Your assignment:
Below are the records; count the lines that include the string "degrees" and give only that number.

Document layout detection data

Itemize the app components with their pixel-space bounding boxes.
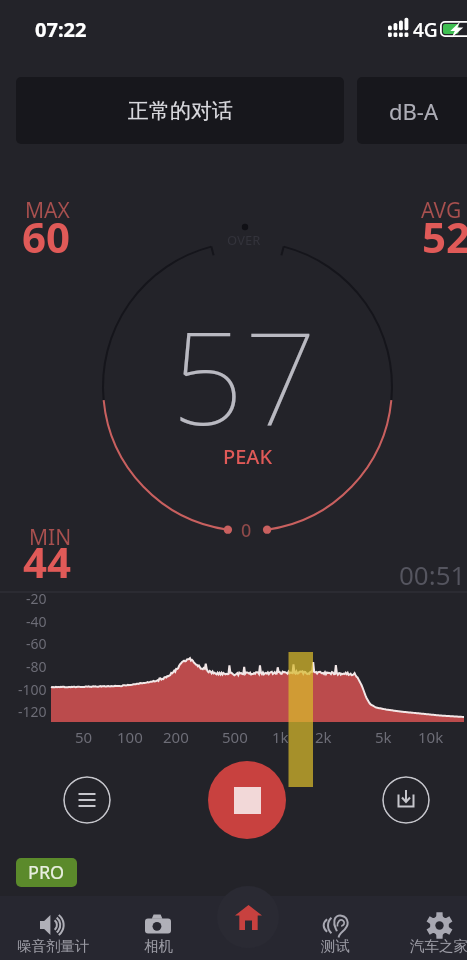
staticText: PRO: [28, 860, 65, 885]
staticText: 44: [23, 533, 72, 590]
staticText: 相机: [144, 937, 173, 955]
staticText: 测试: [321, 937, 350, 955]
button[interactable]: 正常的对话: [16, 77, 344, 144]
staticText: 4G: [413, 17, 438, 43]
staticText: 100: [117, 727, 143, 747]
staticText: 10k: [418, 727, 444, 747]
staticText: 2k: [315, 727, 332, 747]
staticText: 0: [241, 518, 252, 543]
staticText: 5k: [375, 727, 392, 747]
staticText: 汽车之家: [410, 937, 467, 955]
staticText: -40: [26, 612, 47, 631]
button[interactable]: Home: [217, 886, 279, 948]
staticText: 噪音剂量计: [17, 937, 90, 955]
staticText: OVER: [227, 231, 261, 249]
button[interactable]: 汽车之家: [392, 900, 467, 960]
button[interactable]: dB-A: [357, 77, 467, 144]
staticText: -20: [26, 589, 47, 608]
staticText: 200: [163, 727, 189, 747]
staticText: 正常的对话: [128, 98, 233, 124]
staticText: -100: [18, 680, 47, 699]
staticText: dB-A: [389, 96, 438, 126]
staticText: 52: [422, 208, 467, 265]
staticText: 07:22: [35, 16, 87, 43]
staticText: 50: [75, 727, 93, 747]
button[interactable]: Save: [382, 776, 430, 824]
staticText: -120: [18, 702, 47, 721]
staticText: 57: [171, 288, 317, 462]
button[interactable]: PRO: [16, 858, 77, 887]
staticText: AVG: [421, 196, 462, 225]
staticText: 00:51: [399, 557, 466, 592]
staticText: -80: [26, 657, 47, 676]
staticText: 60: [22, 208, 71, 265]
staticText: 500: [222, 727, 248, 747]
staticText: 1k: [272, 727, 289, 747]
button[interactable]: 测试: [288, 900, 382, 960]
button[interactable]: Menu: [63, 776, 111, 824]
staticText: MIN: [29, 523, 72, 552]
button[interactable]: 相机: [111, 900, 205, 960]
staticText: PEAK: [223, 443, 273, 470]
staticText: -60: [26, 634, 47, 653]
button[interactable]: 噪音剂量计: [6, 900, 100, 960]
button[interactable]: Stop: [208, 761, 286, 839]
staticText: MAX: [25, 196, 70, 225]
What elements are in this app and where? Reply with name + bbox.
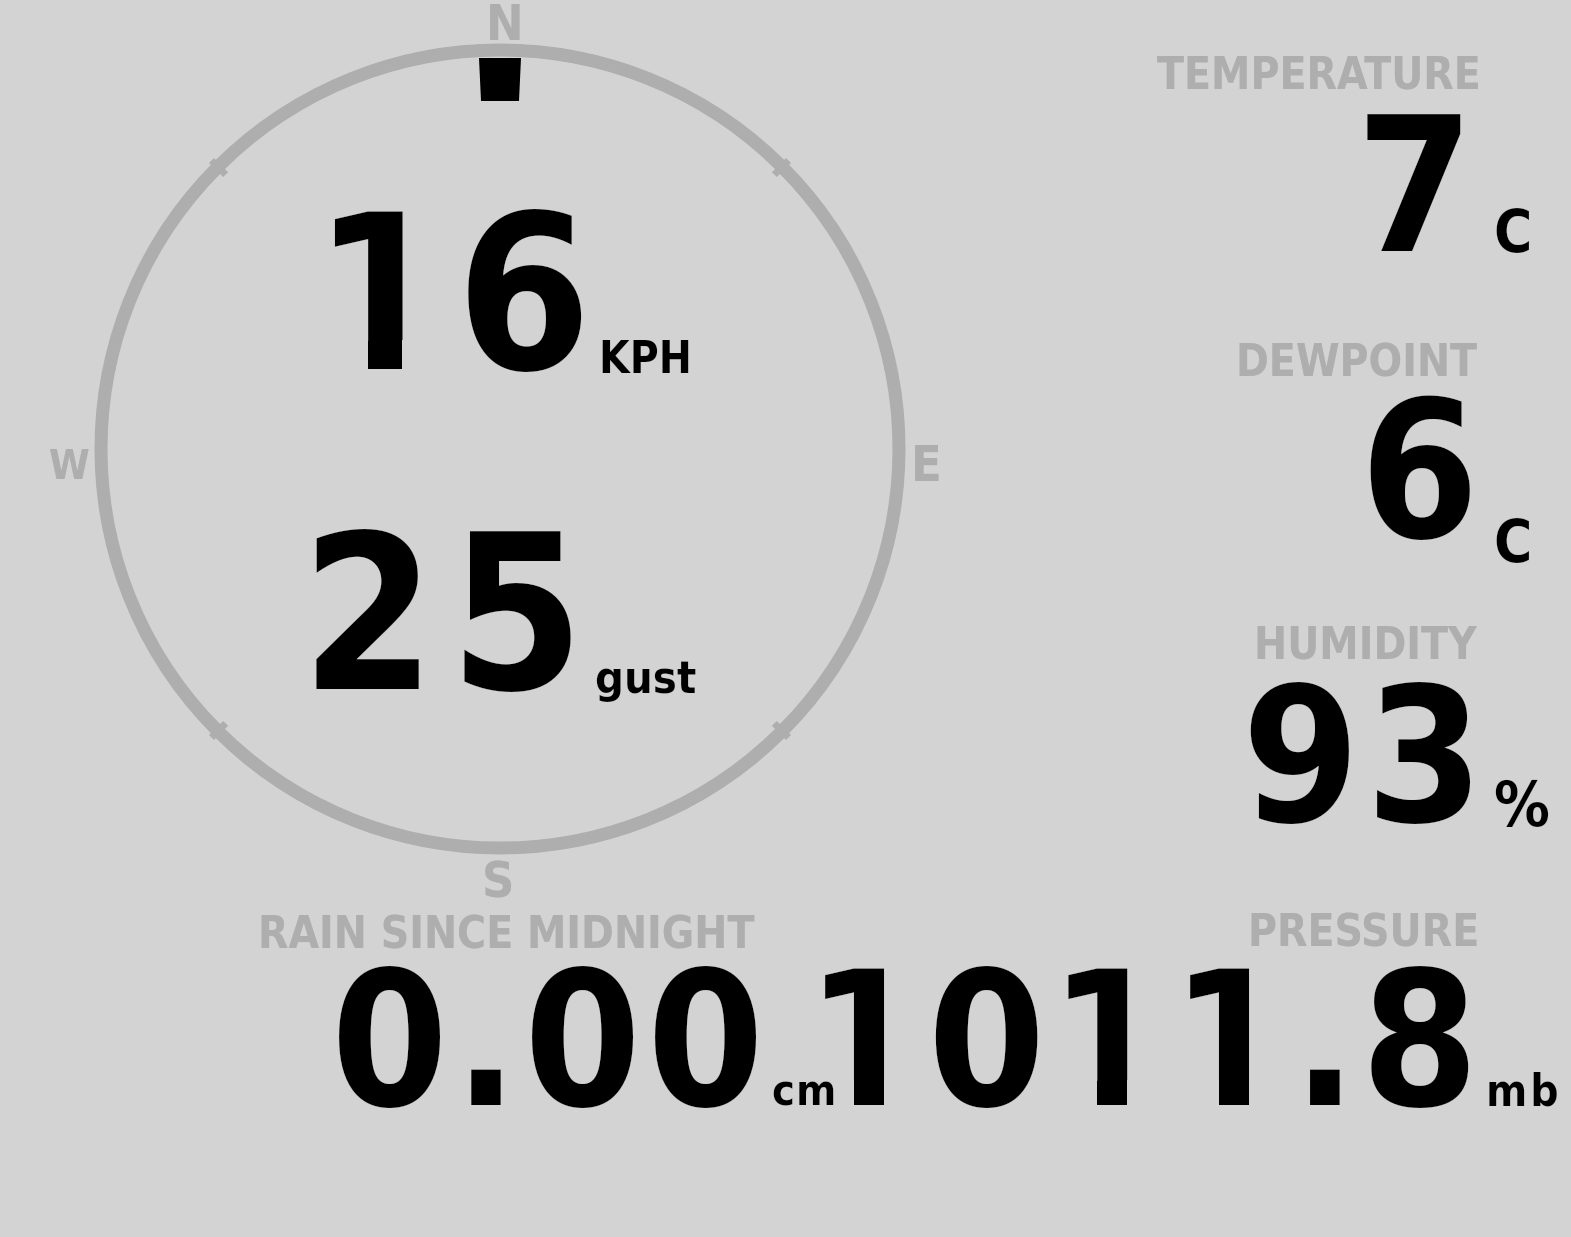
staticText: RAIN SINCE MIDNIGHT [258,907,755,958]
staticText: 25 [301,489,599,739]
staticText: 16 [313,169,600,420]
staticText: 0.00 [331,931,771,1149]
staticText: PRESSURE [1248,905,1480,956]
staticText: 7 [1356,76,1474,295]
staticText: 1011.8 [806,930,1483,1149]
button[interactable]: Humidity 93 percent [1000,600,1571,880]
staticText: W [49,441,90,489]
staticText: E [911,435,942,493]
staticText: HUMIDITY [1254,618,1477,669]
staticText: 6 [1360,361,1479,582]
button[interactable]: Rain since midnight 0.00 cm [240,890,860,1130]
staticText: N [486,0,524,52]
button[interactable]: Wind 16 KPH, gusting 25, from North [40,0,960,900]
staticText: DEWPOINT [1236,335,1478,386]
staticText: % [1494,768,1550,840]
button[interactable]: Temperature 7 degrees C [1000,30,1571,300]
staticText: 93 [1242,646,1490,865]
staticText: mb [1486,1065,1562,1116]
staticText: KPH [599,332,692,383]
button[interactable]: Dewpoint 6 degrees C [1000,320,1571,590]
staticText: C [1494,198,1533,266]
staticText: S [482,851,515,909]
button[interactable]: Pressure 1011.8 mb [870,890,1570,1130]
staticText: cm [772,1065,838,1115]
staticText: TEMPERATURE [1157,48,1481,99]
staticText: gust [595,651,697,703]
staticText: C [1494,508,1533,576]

Answer below:
2